Christianity, in some ways, is a culture with language and dress and behavior, definitely a worldview, of its own. Like a person from any country will have adopted and understand the codes of her country’s culture/society, the Christian culture has been inside of me, and I have not and will not probably reject it. That said, where I am at now in my late 20s is a very different place than I was ages 12-18. How?

UNDERGRAD: I went to a private Christian church that allowed my evangelism to pause since everyone around me was already a Christian (scotch-taping the “footprints” poem to the inside of bathroom stalls would be “sweet” and not subversive). And the conservatism of the school (women were not really allowed a leadership role, Christian music was actually of the devil) allowed me to see myself not as self-righteously more conservative/pure/godly (I just couldn’t be!) than those around me, but rather as more liberal. Which in a way, pushed me to a certain freedom to explore that liberality. Also, (thank godde), my professors were progressive Christians. They challenged me to question the assumed male gender of “god” and asked me to respond to the parallels between the stories from the Bible I had known to be sacred and absolute and the stories from classical Greek and Roman and even earlier mythologies; they allowed me to see evolution and sexuality as something other than a threat to my faith. And just being in college in general helped me realize that there were so many ideas out there and so much knowledge I didn’t know, uncertainties that were real.

GRAD SCHOOL: I moved from the midwest to the east coast and came into contact with people very different than me. My Christian undergrad was a safe place to start wandering around in possibilities because I knew that my professors and the people around me were exploring and they were so strong in their faith. In graduate school, I did not have any Christians around me. I was forced to look at people of different religions and views or no religion at all and see them as okay people, even good (whatever that meant), even more moral than I. Which was a new idea, because I had been taught growing up that it was religion, the Christian religion specifically, which made people moral. I took an interest, via my feminist classes, in feminist theology (I hadn’t even known there was such a field), and started to let myself be critical of my faith tradition, understanding that the sacred text was also a historical text in the sense that it was created in a specific time and has been used for specific reasons not necessarily inclusive or liberating for everyone. Graduate school was a rich time of awakenings and explorations, and so it was also a gorgeous time of fear and depression too. But it was something I needed to go through.

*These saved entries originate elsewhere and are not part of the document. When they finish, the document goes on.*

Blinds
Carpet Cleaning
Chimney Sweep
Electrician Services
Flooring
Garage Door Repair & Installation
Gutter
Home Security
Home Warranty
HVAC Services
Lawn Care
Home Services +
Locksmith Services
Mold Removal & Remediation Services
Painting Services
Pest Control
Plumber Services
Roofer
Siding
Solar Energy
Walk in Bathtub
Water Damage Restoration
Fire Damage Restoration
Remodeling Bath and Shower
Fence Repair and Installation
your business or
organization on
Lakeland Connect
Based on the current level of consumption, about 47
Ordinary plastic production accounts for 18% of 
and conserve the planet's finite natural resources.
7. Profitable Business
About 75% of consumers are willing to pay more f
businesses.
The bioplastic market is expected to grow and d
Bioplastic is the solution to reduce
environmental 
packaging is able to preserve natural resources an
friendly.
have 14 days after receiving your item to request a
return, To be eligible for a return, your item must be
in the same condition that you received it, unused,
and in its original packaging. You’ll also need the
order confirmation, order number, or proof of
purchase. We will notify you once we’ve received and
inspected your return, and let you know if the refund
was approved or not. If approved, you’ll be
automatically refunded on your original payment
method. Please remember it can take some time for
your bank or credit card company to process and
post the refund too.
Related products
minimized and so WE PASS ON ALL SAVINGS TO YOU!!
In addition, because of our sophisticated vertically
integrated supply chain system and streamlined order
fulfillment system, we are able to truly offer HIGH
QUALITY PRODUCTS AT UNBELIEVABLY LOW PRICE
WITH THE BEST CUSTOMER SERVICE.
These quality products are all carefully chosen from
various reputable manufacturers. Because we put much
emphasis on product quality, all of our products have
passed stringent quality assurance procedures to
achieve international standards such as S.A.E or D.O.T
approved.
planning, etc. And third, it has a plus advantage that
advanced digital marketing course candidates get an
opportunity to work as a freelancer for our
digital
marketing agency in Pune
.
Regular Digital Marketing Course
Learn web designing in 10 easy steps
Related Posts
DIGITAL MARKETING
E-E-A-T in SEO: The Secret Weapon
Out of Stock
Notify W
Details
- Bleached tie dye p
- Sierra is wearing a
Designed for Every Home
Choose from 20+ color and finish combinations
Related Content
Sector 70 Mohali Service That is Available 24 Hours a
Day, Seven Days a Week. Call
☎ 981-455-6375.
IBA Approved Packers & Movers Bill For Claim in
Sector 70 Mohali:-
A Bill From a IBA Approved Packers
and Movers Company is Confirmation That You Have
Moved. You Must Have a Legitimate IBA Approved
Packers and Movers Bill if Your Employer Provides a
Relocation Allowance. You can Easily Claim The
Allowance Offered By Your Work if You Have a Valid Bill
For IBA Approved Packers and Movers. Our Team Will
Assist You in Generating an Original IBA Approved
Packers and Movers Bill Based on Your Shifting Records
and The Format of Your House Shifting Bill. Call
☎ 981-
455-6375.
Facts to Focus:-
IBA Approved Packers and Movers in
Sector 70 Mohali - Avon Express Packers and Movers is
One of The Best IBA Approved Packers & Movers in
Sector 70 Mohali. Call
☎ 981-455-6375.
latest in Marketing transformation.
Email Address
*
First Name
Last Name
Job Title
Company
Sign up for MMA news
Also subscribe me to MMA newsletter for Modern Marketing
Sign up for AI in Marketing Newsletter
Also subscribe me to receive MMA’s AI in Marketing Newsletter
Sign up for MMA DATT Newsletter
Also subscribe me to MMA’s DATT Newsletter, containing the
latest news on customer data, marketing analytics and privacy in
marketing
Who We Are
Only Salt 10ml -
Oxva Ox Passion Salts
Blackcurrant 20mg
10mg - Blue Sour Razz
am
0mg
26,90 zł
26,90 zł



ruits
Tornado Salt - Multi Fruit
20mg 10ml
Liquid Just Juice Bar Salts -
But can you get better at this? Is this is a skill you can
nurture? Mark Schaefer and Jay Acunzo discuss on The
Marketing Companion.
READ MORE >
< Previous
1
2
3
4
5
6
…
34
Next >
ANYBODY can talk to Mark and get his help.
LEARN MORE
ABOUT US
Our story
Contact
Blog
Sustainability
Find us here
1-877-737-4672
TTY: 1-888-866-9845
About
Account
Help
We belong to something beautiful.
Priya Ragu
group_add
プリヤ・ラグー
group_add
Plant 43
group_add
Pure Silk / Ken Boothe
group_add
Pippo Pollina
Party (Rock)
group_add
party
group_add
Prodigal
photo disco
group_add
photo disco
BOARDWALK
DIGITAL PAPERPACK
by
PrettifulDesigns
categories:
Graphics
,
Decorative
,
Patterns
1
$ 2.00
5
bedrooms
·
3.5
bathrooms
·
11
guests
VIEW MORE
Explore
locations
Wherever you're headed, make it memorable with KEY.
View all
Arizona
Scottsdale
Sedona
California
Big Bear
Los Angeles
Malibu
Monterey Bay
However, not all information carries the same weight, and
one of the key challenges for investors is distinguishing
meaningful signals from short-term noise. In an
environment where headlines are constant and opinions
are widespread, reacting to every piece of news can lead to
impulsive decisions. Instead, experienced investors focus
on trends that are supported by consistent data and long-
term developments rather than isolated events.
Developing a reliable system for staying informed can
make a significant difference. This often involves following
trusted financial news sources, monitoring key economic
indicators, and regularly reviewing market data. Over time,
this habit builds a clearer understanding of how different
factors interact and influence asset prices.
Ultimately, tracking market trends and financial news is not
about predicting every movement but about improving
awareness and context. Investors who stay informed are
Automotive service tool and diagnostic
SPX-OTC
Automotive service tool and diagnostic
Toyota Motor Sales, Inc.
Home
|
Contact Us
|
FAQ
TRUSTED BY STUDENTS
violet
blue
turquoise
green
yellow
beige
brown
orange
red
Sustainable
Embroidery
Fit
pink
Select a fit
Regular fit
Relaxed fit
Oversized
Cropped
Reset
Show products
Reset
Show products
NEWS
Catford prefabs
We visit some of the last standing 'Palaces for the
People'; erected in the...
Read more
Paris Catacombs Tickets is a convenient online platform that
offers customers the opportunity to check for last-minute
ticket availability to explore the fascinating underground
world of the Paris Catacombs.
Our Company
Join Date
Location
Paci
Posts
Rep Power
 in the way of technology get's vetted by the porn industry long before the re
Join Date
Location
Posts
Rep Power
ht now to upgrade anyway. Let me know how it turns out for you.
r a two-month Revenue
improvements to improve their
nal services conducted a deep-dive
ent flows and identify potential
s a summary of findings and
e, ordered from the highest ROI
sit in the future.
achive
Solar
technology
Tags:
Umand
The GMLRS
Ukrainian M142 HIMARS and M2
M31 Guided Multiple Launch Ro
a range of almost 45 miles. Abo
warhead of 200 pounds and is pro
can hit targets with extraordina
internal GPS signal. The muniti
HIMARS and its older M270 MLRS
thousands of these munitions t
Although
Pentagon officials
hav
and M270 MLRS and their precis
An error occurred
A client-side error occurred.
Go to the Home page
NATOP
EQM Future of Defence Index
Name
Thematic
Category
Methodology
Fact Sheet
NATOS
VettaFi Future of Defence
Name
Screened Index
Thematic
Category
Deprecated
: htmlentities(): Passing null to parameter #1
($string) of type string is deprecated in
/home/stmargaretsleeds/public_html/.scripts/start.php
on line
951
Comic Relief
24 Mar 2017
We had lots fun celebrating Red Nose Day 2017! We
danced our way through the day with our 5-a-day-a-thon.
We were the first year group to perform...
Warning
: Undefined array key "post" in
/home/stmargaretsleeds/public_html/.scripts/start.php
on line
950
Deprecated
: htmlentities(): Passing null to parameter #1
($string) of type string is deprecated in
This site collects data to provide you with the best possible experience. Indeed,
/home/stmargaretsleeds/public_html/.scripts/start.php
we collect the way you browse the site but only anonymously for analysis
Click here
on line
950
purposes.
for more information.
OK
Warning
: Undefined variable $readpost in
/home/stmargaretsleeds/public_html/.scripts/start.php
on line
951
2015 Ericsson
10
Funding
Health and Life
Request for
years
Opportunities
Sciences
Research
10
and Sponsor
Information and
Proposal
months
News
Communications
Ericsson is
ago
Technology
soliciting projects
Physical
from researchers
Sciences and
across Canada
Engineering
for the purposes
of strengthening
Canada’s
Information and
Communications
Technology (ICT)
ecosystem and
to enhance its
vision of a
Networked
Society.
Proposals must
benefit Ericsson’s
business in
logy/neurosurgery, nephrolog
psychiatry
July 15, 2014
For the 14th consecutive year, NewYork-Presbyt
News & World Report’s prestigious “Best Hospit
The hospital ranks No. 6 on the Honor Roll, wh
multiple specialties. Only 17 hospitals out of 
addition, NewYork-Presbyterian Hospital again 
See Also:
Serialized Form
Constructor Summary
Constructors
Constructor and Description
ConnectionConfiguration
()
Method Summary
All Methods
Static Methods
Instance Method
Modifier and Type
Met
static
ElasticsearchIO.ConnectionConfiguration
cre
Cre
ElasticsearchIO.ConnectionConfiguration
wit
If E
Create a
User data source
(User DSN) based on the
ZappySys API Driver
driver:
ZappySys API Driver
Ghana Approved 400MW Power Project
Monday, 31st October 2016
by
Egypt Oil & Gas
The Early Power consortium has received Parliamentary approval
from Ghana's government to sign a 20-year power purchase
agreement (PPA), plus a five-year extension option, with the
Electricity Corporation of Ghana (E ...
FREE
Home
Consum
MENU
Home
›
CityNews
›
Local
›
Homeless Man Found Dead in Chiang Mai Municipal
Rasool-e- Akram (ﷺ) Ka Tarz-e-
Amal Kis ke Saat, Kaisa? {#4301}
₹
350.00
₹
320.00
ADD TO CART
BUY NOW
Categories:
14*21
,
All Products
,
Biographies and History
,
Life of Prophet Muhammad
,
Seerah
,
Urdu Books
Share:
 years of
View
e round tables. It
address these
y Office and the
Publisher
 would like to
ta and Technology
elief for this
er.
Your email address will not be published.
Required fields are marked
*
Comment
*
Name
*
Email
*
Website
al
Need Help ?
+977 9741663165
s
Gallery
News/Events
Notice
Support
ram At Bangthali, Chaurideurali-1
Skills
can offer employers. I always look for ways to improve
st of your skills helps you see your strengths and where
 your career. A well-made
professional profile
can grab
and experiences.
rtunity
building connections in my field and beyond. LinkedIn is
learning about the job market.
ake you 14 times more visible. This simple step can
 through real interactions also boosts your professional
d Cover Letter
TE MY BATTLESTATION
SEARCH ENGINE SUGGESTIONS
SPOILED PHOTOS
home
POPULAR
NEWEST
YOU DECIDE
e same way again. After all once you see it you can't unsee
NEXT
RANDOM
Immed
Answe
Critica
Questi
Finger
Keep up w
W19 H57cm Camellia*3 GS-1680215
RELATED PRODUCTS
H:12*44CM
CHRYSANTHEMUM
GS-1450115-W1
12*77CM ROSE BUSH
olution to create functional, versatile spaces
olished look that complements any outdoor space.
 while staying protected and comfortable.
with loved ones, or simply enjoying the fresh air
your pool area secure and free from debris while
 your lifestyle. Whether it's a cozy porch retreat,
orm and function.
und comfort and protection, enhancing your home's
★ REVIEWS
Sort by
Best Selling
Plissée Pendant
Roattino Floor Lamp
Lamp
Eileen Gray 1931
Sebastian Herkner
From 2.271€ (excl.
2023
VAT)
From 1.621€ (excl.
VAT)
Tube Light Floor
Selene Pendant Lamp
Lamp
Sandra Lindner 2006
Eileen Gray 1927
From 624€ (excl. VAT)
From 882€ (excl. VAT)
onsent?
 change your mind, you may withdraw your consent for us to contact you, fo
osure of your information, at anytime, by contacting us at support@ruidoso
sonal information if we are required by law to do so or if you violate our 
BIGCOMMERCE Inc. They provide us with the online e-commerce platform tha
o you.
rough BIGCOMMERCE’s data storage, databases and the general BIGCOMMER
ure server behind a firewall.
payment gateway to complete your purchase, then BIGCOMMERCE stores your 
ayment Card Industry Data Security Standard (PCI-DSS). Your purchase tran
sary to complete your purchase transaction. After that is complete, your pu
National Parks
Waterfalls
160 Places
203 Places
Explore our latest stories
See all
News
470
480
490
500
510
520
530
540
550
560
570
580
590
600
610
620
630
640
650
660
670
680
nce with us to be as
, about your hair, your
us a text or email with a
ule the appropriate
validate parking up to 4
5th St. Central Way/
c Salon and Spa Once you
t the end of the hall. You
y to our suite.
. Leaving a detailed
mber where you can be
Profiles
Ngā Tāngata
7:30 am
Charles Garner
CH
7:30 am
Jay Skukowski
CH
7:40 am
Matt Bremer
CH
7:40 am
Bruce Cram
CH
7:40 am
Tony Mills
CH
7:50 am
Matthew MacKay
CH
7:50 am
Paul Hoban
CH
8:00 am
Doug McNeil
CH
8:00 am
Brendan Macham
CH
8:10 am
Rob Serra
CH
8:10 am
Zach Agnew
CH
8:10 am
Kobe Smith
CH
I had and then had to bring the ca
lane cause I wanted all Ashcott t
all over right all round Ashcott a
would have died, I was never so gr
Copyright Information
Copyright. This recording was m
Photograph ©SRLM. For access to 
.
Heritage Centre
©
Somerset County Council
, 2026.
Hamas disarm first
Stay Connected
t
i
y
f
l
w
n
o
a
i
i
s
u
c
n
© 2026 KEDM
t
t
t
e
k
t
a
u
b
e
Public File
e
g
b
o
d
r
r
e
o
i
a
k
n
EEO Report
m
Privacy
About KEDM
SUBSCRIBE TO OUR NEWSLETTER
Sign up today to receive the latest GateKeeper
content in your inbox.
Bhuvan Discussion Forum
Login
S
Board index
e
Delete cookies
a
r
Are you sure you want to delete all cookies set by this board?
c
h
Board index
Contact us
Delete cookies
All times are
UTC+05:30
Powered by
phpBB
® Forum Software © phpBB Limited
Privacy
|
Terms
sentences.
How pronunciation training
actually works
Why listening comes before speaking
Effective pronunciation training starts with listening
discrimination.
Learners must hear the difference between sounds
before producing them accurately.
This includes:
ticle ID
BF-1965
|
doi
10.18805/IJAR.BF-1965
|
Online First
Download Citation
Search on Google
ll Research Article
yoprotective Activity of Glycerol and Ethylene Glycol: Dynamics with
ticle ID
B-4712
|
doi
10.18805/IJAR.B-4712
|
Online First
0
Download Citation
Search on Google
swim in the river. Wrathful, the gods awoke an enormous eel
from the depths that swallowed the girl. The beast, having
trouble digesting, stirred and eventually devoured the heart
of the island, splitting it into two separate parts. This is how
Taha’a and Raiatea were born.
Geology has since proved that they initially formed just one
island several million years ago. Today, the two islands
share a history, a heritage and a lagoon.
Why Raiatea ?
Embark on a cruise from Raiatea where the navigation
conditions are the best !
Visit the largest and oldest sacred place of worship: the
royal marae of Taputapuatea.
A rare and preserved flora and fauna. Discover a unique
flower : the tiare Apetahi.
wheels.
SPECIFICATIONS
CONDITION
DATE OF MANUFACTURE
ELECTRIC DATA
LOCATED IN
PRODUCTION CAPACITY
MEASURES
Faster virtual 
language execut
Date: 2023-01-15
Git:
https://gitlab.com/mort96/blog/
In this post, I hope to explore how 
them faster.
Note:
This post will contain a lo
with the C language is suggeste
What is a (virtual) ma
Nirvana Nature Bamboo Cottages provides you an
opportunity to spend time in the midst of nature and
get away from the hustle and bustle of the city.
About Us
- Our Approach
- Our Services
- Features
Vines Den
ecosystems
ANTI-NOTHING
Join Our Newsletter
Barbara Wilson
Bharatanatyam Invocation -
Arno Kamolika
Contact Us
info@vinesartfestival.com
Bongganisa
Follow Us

MY RETURN TO UNDERGRAD: But this time as a professor. And as a professor, I was to integrate faith and learning, which I enjoyed doing, especially since Christianity had started to become so nuanced for me. I tried out serious theological issues with my students and encouraged them to consider alternatives to what they had thoughtlessly assumed previously. During my time there (about two years), I realized that I wanted to completely focus on religion, but this time, from a feminist standpoint.

NOW, NEW GRAD SCHOOL: So here I am, in a Women’s Studies and Religion program, with girls and professors who are all together considering the endless possibilities of what godde, spirituality, Jesus, and our relationship to other faiths and people mean. I love this exploration, and it feels good and safe and right. And I want to continue to see where it leads. My theology now is more defined by social justice and Jesus not as one who wants to be worshiped, but as one who gave up being God for a moment to show us that idolatrous worship was not what he wanted. He demonstrated the message of liberation for the impoverished, for women, for all who are oppressed. And my theology is also pluralistic, because I feel, even though Christianity is the right path for me, other faiths carry a similar message. Evangelism is no longer a part of my Christian faith. That is just how it is, and I’m sorry if you don’t agree with it or feel that it is wayward or something. But evangelism does not feel ethical for me personally.